#### Data excerpts ####

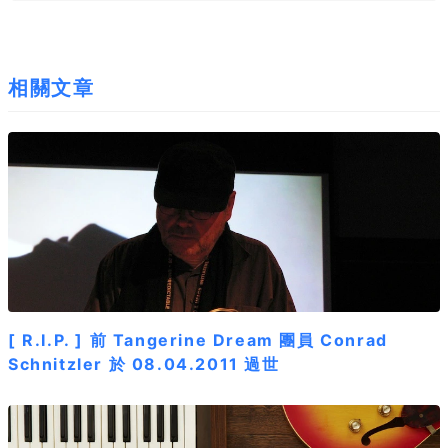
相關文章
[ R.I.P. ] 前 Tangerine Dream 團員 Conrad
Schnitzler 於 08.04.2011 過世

####
#### Data excerpts ####

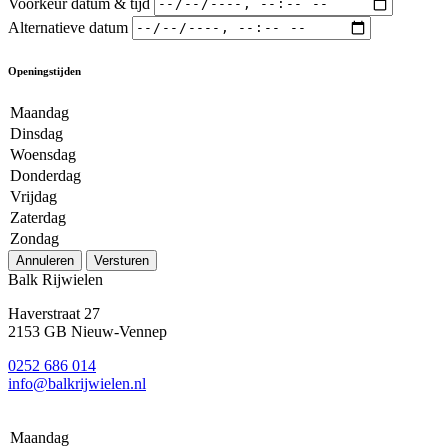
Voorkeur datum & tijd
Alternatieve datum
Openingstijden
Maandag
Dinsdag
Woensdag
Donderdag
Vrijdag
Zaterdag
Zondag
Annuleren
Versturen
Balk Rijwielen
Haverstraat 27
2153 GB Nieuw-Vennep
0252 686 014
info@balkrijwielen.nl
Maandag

####
#### Data excerpts ####

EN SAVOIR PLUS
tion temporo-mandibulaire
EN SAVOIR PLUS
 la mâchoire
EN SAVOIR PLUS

####

_What to do_
Among the lines of the material, find those holding the word "datum" and return them.

_Written solution_
Voorkeur datum & tijd
Alternatieve datum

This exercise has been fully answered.